Jeffrey Smith of the Washington Post: "From the moment Boston-based OneUnited Bank began seeking a federal bailout in the summer of 2008, it received special treatment that went beyond what the Treasury Department or the bank and its political supporters have previously disclosed.... A close look at how OneUnited - which is now at the center of an ethics investigation involving Rep. Maxine Waters (D-Calif.) - won bailout money shows how the Treasury Department, federal regulators and another influential lawmaker helped it despite its record of bad investments and extravagant spending."

Roger Cohen of the New York Times on Pope Benedict XVI's visit to the British Isles: "Britain would have done well to heed tradition and deny the honor of a state visit to this pope, a blunder-prone spiritual leader of rigid intellect and uncommunicative soul, too remote to heal a church in crisis."

Howard Kurtz in the Washington Post: Robert Gibbs calls a Forbes cover story by Dinesh D'Souza, which "accuses President Obama of adopting 'the cause of anti-colonialism from his Kenyan father,'" "a new low." Forbes stands by its story.

Steven Pearlstein of the Washington Post laments the collapse of the political center. "This is the way wealthy nations become poor. There are no vibrant economies without effective political systems, and there are no effective political systems without a vibrant center.... In the end, there are no winners - except, perhaps, for the Chinese."

Conor Dougherty & Sara Murray of the Wall Street Journal: "The downturn that some have dubbed the 'Great Recession' has trimmed the typical household's income significantly, new Census data show, following years of stagnant wage growth that made the past decade the worst for American families in at least half a century." ...

... BUT. Tiny Violins, Please. Mark Whitehouse of the Wall Street Journal: "It's not as easy to be rich as it used to be."

Peter Wallsten & Danny Yadron of the Wall Street Journal report on the Tea Party Express, which "played a central role upending Republican primaries in Nevada, Alaska and, this week, Delaware, raising millions of dollars to help topple candidates favored by GOP bosses.... The Tea Party Express ... is driven by ... Sal Russo..., a longtime California GOP operative and former aide to Ronald Reagan, [who] runs Tea Party Express out of his Sacramento, Calif., consulting firm."

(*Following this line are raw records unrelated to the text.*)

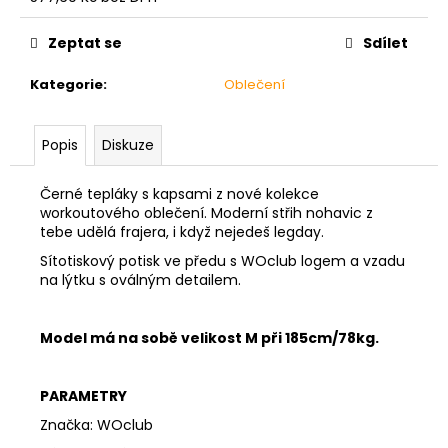
č
Měrná
u
cena:
Zeptat se
Sdílet
j
e
Kategorie
:
Oblečení
m
e
Popis
Diskuze
DRŽÁKY
NA
Černé tepláky s kapsami z nové kolekce
KOTOUČE
workoutového oblečení. Moderní střih nohavic z
POWER
tebe udělá frajera, i když nejedeš legday.
PLATE
HOLDER
Sítotiskový potisk ve předu s WOclub logem a vzadu
na lýtku s oválným detailem.
999
Kč
Model má na sobě velikost M při 185cm/78kg.
PARAMETRY
Značka: WOclub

New York Times: "Jon Stewart ... plans to stage a rally in Washington to counter what he identified as extremists on either side of the political spectrum. Mr. Stewart told his audience the show had secured the National Mall in Washington on Oct. 30 for what he called 'The Rally to Restore Sanity.'”

Jon Stewart announces his Rally to Restore Sanity October 30:

Contra Stewart, Stephen Colbert announces his March to Keep Fear Alive:

Also, see Stewart's extended interview of President Clinton here. It's a four-parter, so I'm not posting it, but it's worth clicking thru.

     ... New York Times Update: "A day after the 'Daily Show' star Jon Stewart announced plans to stage an ambitious public rally to counter what he identified as extremists on either side of the political spectrum, specifics were in short supply on Friday, with most of the details still to be worked out." The Website established by the rally is www.rallytorestoresanity.com.